As you will be aware, leaseholders may be able to withhold payment if their service charge demand is incorrect. Particularly in smaller developments, slow payment of a service charge from just one or two leaseholders can quickly impact on the standard of management or halt necessary works.
In our experience at Brady Solicitors, one of the main reasons for non-payment is an incorrect or non-compliant service charge demand, yet this is something that can be easily fixed.
Our property management lawyers work closely with management companies and managing agents to help them to perfect their service charge processes and support prompt payment.
The Brady Solicitors service charge demand checklist:
- Include the full name and address details of the landlord (freeholder) and state your address as well if you are collecting on their behalf.
- Ensure you include the name of the leaseholder and the address to which the invoice is served.
- Include a Summary of the Tenant’s Rights and Obligations Notice for service charges. There is also a separate set of Rights and Obligations for administration charges. (We often advocate combining them into a double-sided document to avoid sending out the wrong Summary.) Remember to use the latest version if the property is in Wales.

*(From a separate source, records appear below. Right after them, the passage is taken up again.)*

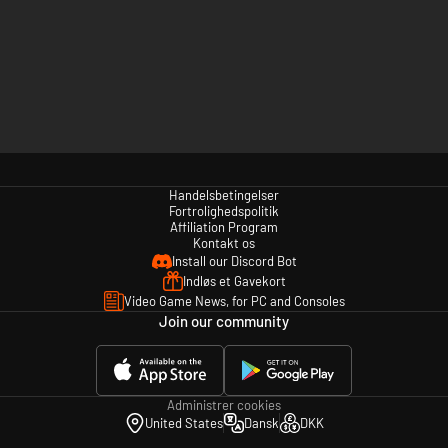
Handelsbetingelser
Fortrolighedspolitik
Affiliation Program
Kontakt os
Install our Discord Bot
Indløs et Gavekort
Video Game News, for PC and Consoles
Join our community
Administrer cookies
United States
Dansk
DKK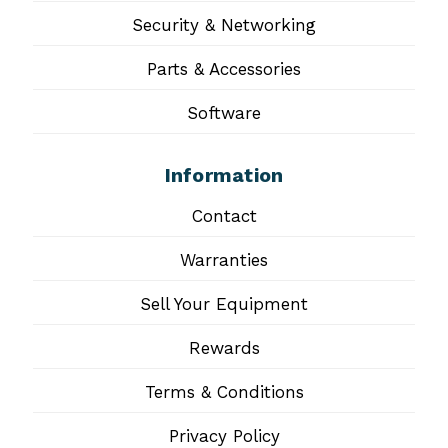
Security & Networking
Parts & Accessories
Software
Information
Contact
Warranties
Sell Your Equipment
Rewards
Terms & Conditions
Privacy Policy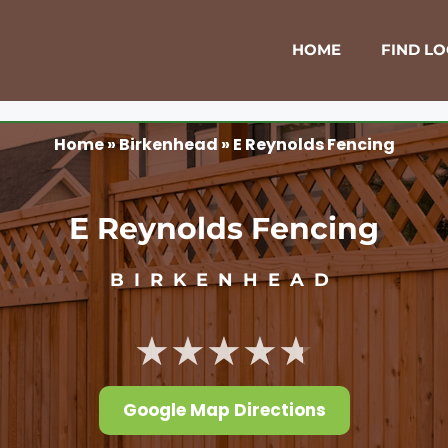
HOME
FIND L
Home
»
Birkenhead
»
E Reynolds Fencing
E Reynolds Fencing
BIRKENHEAD
★★★★★
Google Map Directions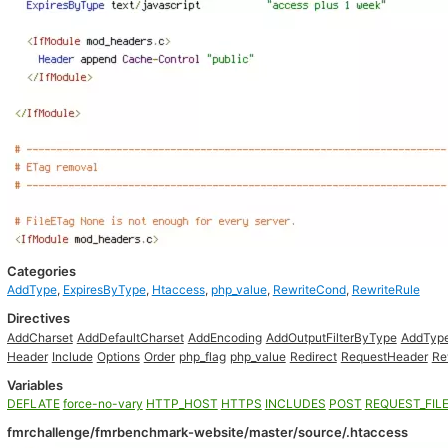
Categories
AddType
,
ExpiresByType
,
Htaccess
,
php_value
,
RewriteCond
,
RewriteRule
Directives
AddCharset
AddDefaultCharset
AddEncoding
AddOutputFilterByType
AddTyp
Header
Include
Options
Order
php_flag
php_value
Redirect
RequestHeader
Re
Variables
DEFLATE
force-no-vary
HTTP_HOST
HTTPS
INCLUDES
POST
REQUEST_FIL
fmrchallenge/fmrbenchmark-website/master/source/.htaccess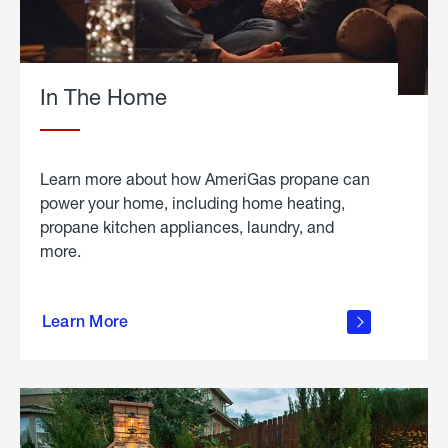
In The Home
Learn more about how AmeriGas propane can
power your home, including home heating,
propane kitchen appliances, laundry, and
more.
about
propane
Learn More
in the
home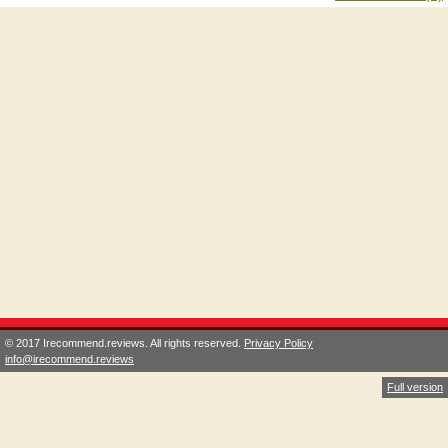
© 2017 Irecommend.reviews. All rights reserved.
Privacy Policy
info@irecommend.reviews
Full version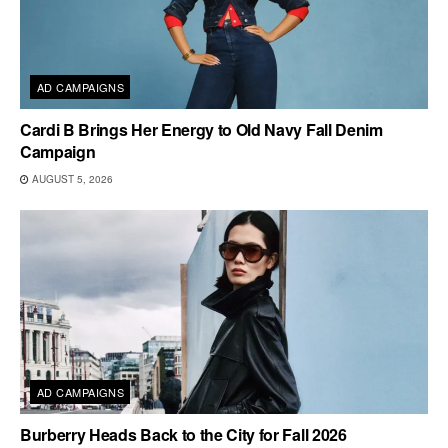
AD CAMPAIGNS
Cardi B Brings Her Energy to Old Navy Fall Denim
Campaign
AUGUST 5, 2026
AD CAMPAIGNS
Burberry Heads Back to the City for Fall 2026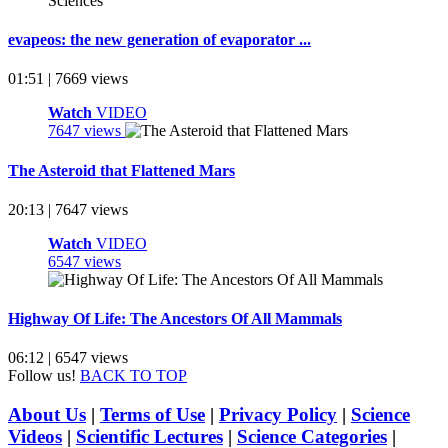
evapeos: the new generation of evaporator ...
01:51 | 7669 views
Watch
VIDEO
7647 views
The Asteroid that Flattened Mars
20:13 | 7647 views
Watch
VIDEO
6547 views
Highway Of Life: The Ancestors Of All Mammals
06:12 | 6547 views
Follow us!
BACK TO TOP
About Us
|
Terms of Use
|
Privacy Policy
|
Science
Videos
|
Scientific Lectures
|
Science Categories
|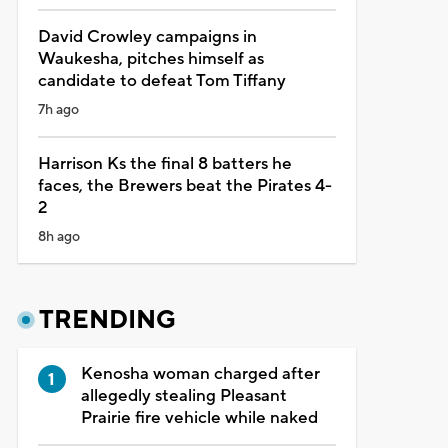
David Crowley campaigns in
Waukesha, pitches himself as
candidate to defeat Tom Tiffany
7h ago
Harrison Ks the final 8 batters he
faces, the Brewers beat the Pirates 4-
2
8h ago
TRENDING
Kenosha woman charged after
allegedly stealing Pleasant
Prairie fire vehicle while naked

- Ensure you are sending the service charge invoice in accordance with what it says in the lease, for example if the payment is due in advance or arrears.
- Include an address for leaseholders to serve notices or complaints.
- If required by the lease, ensure the service charge accounts are certified by the correct person.
- Make sure the demand has been served within 18 months of the actual costs being incurred. If not, has the leaseholder been notified that these costs have been incurred and that they will be subsequently required to pay them?
Alongside getting the regulatory aspects correct, we would always advocate providing leaseholders with a clear and transparent breakdown of costs, so they can understand where their service charge contributions are going. This will help to reduce the number of queries and – importantly – the number of slow payers.